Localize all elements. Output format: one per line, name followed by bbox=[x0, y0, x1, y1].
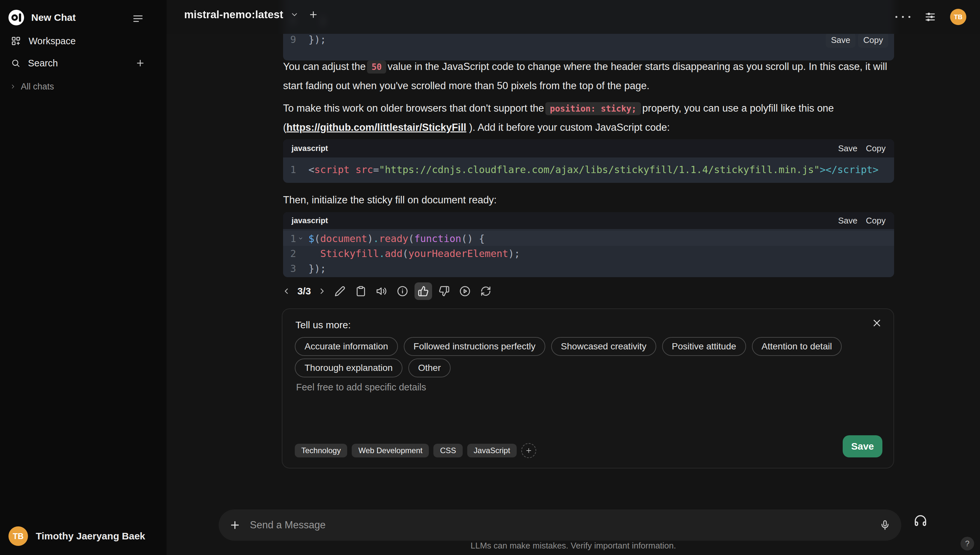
code-language-label: javascript bbox=[292, 216, 328, 225]
new-chat-plus-icon[interactable] bbox=[135, 58, 145, 68]
header-avatar[interactable]: TB bbox=[950, 9, 966, 25]
code-copy-button[interactable]: Copy bbox=[866, 216, 885, 226]
feedback-chip[interactable]: Thorough explanation bbox=[295, 359, 403, 377]
code-save-button[interactable]: Save bbox=[838, 143, 857, 154]
model-selector[interactable]: mistral-nemo:latest bbox=[184, 8, 318, 21]
copy-icon[interactable] bbox=[352, 282, 370, 300]
assistant-paragraph: To make this work on older browsers that… bbox=[283, 99, 898, 136]
app-root: New Chat Workspace Search All chats bbox=[0, 0, 980, 555]
thumbs-down-icon[interactable] bbox=[435, 282, 453, 300]
code-copy-button[interactable]: Copy bbox=[858, 32, 888, 48]
all-chats-label: All chats bbox=[21, 82, 54, 92]
read-aloud-icon[interactable] bbox=[373, 282, 390, 300]
code-line: }); bbox=[308, 34, 894, 45]
search-icon bbox=[11, 59, 20, 68]
sidebar-toggle-icon[interactable] bbox=[131, 12, 145, 25]
chat-controls-icon[interactable] bbox=[925, 11, 936, 22]
sidebar-item-search[interactable]: Search bbox=[0, 53, 167, 74]
stickyfill-link[interactable]: https://github.com/littlestair/StickyFil… bbox=[286, 122, 466, 133]
workspace-label: Workspace bbox=[29, 36, 76, 47]
app-logo-icon bbox=[8, 10, 24, 26]
search-label: Search bbox=[28, 58, 58, 69]
sidebar-item-all-chats[interactable]: All chats bbox=[0, 77, 167, 96]
inline-code: 50 bbox=[367, 61, 386, 74]
code-line: Stickyfill.add(yourHeaderElement); bbox=[308, 248, 894, 259]
feedback-panel: Tell us more: Accurate information Follo… bbox=[282, 308, 894, 468]
top-bar: mistral-nemo:latest TB bbox=[167, 0, 980, 34]
tag-badge[interactable]: Web Development bbox=[352, 444, 429, 457]
feedback-chip[interactable]: Positive attitude bbox=[662, 337, 746, 356]
model-name: mistral-nemo:latest bbox=[184, 8, 283, 21]
assistant-paragraph: You can adjust the50value in the JavaScr… bbox=[283, 57, 898, 95]
code-save-button[interactable]: Save bbox=[838, 216, 857, 226]
workspace-icon bbox=[11, 36, 21, 46]
message-input[interactable] bbox=[250, 519, 880, 531]
chevron-right-icon bbox=[10, 83, 16, 90]
new-chat-add-icon[interactable] bbox=[308, 10, 318, 19]
help-button[interactable]: ? bbox=[961, 537, 974, 550]
feedback-chip[interactable]: Accurate information bbox=[295, 337, 398, 356]
tag-badge[interactable]: JavaScript bbox=[467, 444, 516, 457]
sidebar: New Chat Workspace Search All chats bbox=[0, 0, 167, 555]
add-tag-icon[interactable] bbox=[521, 443, 536, 458]
chevron-down-icon bbox=[290, 10, 299, 19]
code-line: }); bbox=[308, 263, 894, 274]
code-language-label: javascript bbox=[292, 144, 328, 153]
feedback-chip-row: Thorough explanation Other bbox=[295, 359, 451, 377]
headphones-icon[interactable] bbox=[914, 514, 927, 528]
feedback-chip[interactable]: Other bbox=[408, 359, 451, 377]
inline-code: position: sticky; bbox=[545, 102, 641, 115]
code-block-script: javascript Save Copy 1 <script src="http… bbox=[283, 139, 894, 183]
tag-badge[interactable]: CSS bbox=[433, 444, 462, 457]
info-icon[interactable] bbox=[394, 282, 411, 300]
tag-row: Technology Web Development CSS JavaScrip… bbox=[295, 443, 536, 458]
feedback-save-button[interactable]: Save bbox=[843, 435, 882, 457]
feedback-details-input[interactable] bbox=[296, 382, 849, 431]
message-actions: 3/3 bbox=[281, 282, 494, 300]
new-chat-button[interactable]: New Chat bbox=[31, 12, 76, 23]
attach-plus-icon[interactable] bbox=[229, 519, 241, 531]
continue-response-icon[interactable] bbox=[456, 282, 474, 300]
next-message-icon[interactable] bbox=[316, 282, 328, 300]
disclaimer-text: LLMs can make mistakes. Verify important… bbox=[167, 541, 980, 551]
sidebar-item-workspace[interactable]: Workspace bbox=[0, 30, 167, 51]
code-save-button[interactable]: Save bbox=[826, 32, 855, 48]
thumbs-up-icon[interactable] bbox=[414, 282, 432, 300]
tag-badge[interactable]: Technology bbox=[295, 444, 347, 457]
feedback-title: Tell us more: bbox=[295, 319, 351, 330]
feedback-chip[interactable]: Attention to detail bbox=[752, 337, 842, 356]
code-line: <script src="https://cdnjs.cloudflare.co… bbox=[308, 164, 894, 175]
code-block-ready: javascript Save Copy 1 $(document).ready… bbox=[283, 212, 894, 277]
user-name: Timothy Jaeryang Baek bbox=[36, 531, 145, 542]
close-icon[interactable] bbox=[872, 318, 882, 328]
code-line: $(document).ready(function() { bbox=[308, 233, 894, 244]
chat-main: 8 } 9 }); Save Copy You can adjust the50… bbox=[167, 0, 980, 555]
feedback-chip[interactable]: Showcased creativity bbox=[551, 337, 656, 356]
feedback-chip-row: Accurate information Followed instructio… bbox=[295, 337, 842, 356]
feedback-chip[interactable]: Followed instructions perfectly bbox=[404, 337, 545, 356]
message-composer bbox=[219, 510, 901, 541]
message-page-indicator: 3/3 bbox=[297, 286, 311, 297]
more-options-icon[interactable] bbox=[895, 7, 910, 27]
user-menu[interactable]: TB Timothy Jaeryang Baek bbox=[5, 523, 161, 549]
regenerate-icon[interactable] bbox=[477, 282, 494, 300]
user-avatar: TB bbox=[8, 526, 28, 546]
code-copy-button[interactable]: Copy bbox=[866, 143, 885, 154]
code-fold-icon[interactable] bbox=[298, 236, 303, 241]
edit-icon[interactable] bbox=[331, 282, 349, 300]
prev-message-icon[interactable] bbox=[281, 282, 292, 300]
microphone-icon[interactable] bbox=[880, 520, 890, 530]
assistant-paragraph: Then, initialize the sticky fill on docu… bbox=[283, 191, 898, 209]
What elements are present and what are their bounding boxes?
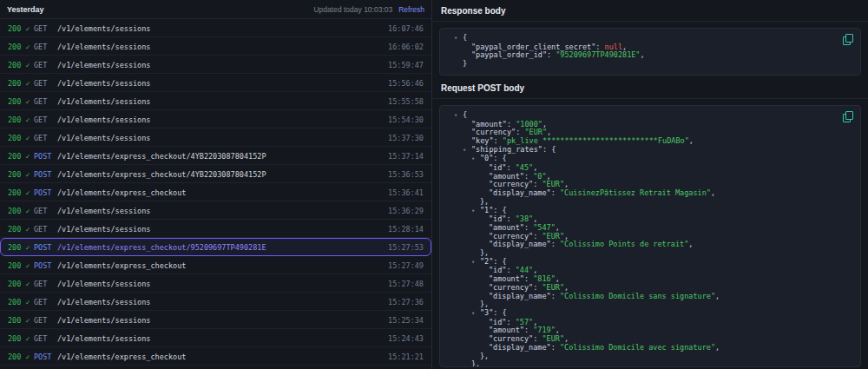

Task goal: Leave the pictures out and output the rest of the data word for word.

Solution below:
Localize all elements. Output format: one per line, name followed by bbox=[x0, y0, x1, y1].
code-language-label: javascript bbox=[292, 216, 328, 225]
new-chat-plus-icon[interactable] bbox=[135, 58, 145, 68]
header-avatar[interactable]: TB bbox=[950, 9, 966, 25]
code-copy-button[interactable]: Copy bbox=[866, 216, 885, 226]
feedback-chip[interactable]: Thorough explanation bbox=[295, 359, 403, 377]
code-save-button[interactable]: Save bbox=[838, 143, 857, 154]
model-selector[interactable]: mistral-nemo:latest bbox=[184, 8, 318, 21]
copy-icon[interactable] bbox=[352, 282, 370, 300]
assistant-paragraph: To make this work on older browsers that… bbox=[283, 99, 898, 136]
app-root: New Chat Workspace Search All chats bbox=[0, 0, 980, 555]
thumbs-down-icon[interactable] bbox=[435, 282, 453, 300]
code-copy-button[interactable]: Copy bbox=[858, 32, 888, 48]
all-chats-label: All chats bbox=[21, 82, 54, 92]
read-aloud-icon[interactable] bbox=[373, 282, 390, 300]
code-line: }); bbox=[308, 34, 894, 45]
search-icon bbox=[11, 59, 20, 68]
sidebar-toggle-icon[interactable] bbox=[131, 12, 145, 25]
chat-controls-icon[interactable] bbox=[925, 11, 936, 22]
sidebar-item-search[interactable]: Search bbox=[0, 53, 167, 74]
stickyfill-link[interactable]: https://github.com/littlestair/StickyFil… bbox=[286, 122, 466, 133]
workspace-label: Workspace bbox=[29, 36, 76, 47]
app-logo-icon bbox=[8, 10, 24, 26]
search-label: Search bbox=[28, 58, 58, 69]
sidebar-item-all-chats[interactable]: All chats bbox=[0, 77, 167, 96]
inline-code: 50 bbox=[367, 61, 386, 74]
code-line: Stickyfill.add(yourHeaderElement); bbox=[308, 248, 894, 259]
feedback-panel: Tell us more: Accurate information Follo… bbox=[282, 308, 894, 468]
top-bar: mistral-nemo:latest TB bbox=[167, 0, 980, 34]
tag-badge[interactable]: Web Development bbox=[352, 444, 429, 457]
feedback-chip[interactable]: Positive attitude bbox=[662, 337, 746, 356]
model-name: mistral-nemo:latest bbox=[184, 8, 283, 21]
assistant-paragraph: You can adjust the50value in the JavaScr… bbox=[283, 57, 898, 95]
code-save-button[interactable]: Save bbox=[838, 216, 857, 226]
workspace-icon bbox=[11, 36, 21, 46]
message-input[interactable] bbox=[250, 519, 880, 531]
chevron-right-icon bbox=[10, 83, 16, 90]
new-chat-add-icon[interactable] bbox=[308, 10, 318, 19]
help-button[interactable]: ? bbox=[961, 537, 974, 550]
feedback-chip[interactable]: Accurate information bbox=[295, 337, 398, 356]
tag-badge[interactable]: JavaScript bbox=[467, 444, 516, 457]
sidebar: New Chat Workspace Search All chats bbox=[0, 0, 167, 555]
add-tag-icon[interactable] bbox=[521, 443, 536, 458]
chevron-down-icon bbox=[290, 10, 299, 19]
code-line: }); bbox=[308, 263, 894, 274]
code-language-label: javascript bbox=[292, 144, 328, 153]
feedback-chip-row: Thorough explanation Other bbox=[295, 359, 451, 377]
headphones-icon[interactable] bbox=[914, 514, 927, 528]
feedback-chip[interactable]: Other bbox=[408, 359, 451, 377]
inline-code: position: sticky; bbox=[545, 102, 641, 115]
code-block-script: javascript Save Copy 1 <script src="http… bbox=[283, 139, 894, 183]
tag-badge[interactable]: CSS bbox=[433, 444, 462, 457]
info-icon[interactable] bbox=[394, 282, 411, 300]
tag-row: Technology Web Development CSS JavaScrip… bbox=[295, 443, 536, 458]
feedback-save-button[interactable]: Save bbox=[843, 435, 882, 457]
feedback-details-input[interactable] bbox=[296, 382, 849, 431]
message-actions: 3/3 bbox=[281, 282, 494, 300]
new-chat-button[interactable]: New Chat bbox=[31, 12, 76, 23]
attach-plus-icon[interactable] bbox=[229, 519, 241, 531]
continue-response-icon[interactable] bbox=[456, 282, 474, 300]
next-message-icon[interactable] bbox=[316, 282, 328, 300]
disclaimer-text: LLMs can make mistakes. Verify important… bbox=[167, 541, 980, 551]
sidebar-item-workspace[interactable]: Workspace bbox=[0, 30, 167, 51]
code-save-button[interactable]: Save bbox=[826, 32, 855, 48]
thumbs-up-icon[interactable] bbox=[414, 282, 432, 300]
tag-badge[interactable]: Technology bbox=[295, 444, 347, 457]
feedback-title: Tell us more: bbox=[295, 319, 351, 330]
feedback-chip[interactable]: Attention to detail bbox=[752, 337, 842, 356]
code-line: <script src="https://cdnjs.cloudflare.co… bbox=[308, 164, 894, 175]
code-block-ready: javascript Save Copy 1 $(document).ready… bbox=[283, 212, 894, 277]
user-name: Timothy Jaeryang Baek bbox=[36, 531, 145, 542]
close-icon[interactable] bbox=[872, 318, 882, 328]
code-line: $(document).ready(function() { bbox=[308, 233, 894, 244]
chat-main: 8 } 9 }); Save Copy You can adjust the50… bbox=[167, 0, 980, 555]
feedback-chip[interactable]: Showcased creativity bbox=[551, 337, 656, 356]
feedback-chip-row: Accurate information Followed instructio… bbox=[295, 337, 842, 356]
feedback-chip[interactable]: Followed instructions perfectly bbox=[404, 337, 545, 356]
message-composer bbox=[219, 510, 901, 541]
message-page-indicator: 3/3 bbox=[297, 286, 311, 297]
more-options-icon[interactable] bbox=[895, 7, 910, 27]
user-menu[interactable]: TB Timothy Jaeryang Baek bbox=[5, 523, 161, 549]
regenerate-icon[interactable] bbox=[477, 282, 494, 300]
user-avatar: TB bbox=[8, 526, 28, 546]
code-copy-button[interactable]: Copy bbox=[866, 143, 885, 154]
code-fold-icon[interactable] bbox=[298, 236, 303, 241]
edit-icon[interactable] bbox=[331, 282, 349, 300]
prev-message-icon[interactable] bbox=[281, 282, 292, 300]
microphone-icon[interactable] bbox=[880, 520, 890, 530]
assistant-paragraph: Then, initialize the sticky fill on docu… bbox=[283, 191, 898, 209]
What elements are present and what are their bounding boxes?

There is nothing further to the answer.